### Listed records
[Start of Attachment]

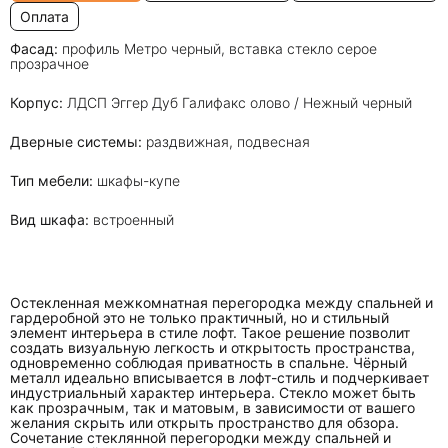
Оплата
Фасад:
профиль Метро черный, вставка стекло серое
прозрачное
Корпус:
ЛДСП Эггер Дуб Галифакс олово / Нежный черный
Дверные системы:
раздвижная, подвесная
Тип мебели:
шкафы-купе
Вид шкафа:
встроенный
Остекленная межкомнатная перегородка между спальней и
гардеробной это не только практичный, но и стильный
элемент интерьера в стиле лофт. Такое решение позволит
создать визуальную легкость и открытость пространства,
одновременно соблюдая приватность в спальне. Чёрный
металл идеально вписывается в лофт-стиль и подчеркивает
индустриальный характер интерьера. Стекло может быть
как прозрачным, так и матовым, в зависимости от вашего
желания скрыть или открыть пространство для обзора.
Сочетание стеклянной перегородки между спальней и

[End of Attachment]

### Work required
All lines from the one holding "профиль Метро черный, вставка стекло серое" through the end of the entries need to be given again exactly. Leave out the others.

### Exercise output
профиль Метро черный, вставка стекло серое
прозрачное
Корпус:
ЛДСП Эггер Дуб Галифакс олово / Нежный черный
Дверные системы:
раздвижная, подвесная
Тип мебели:
шкафы-купе
Вид шкафа:
встроенный
Остекленная межкомнатная перегородка между спальней и
гардеробной это не только практичный, но и стильный
элемент интерьера в стиле лофт. Такое решение позволит
создать визуальную легкость и открытость пространства,
одновременно соблюдая приватность в спальне. Чёрный
металл идеально вписывается в лофт-стиль и подчеркивает
индустриальный характер интерьера. Стекло может быть
как прозрачным, так и матовым, в зависимости от вашего
желания скрыть или открыть пространство для обзора.
Сочетание стеклянной перегородки между спальней и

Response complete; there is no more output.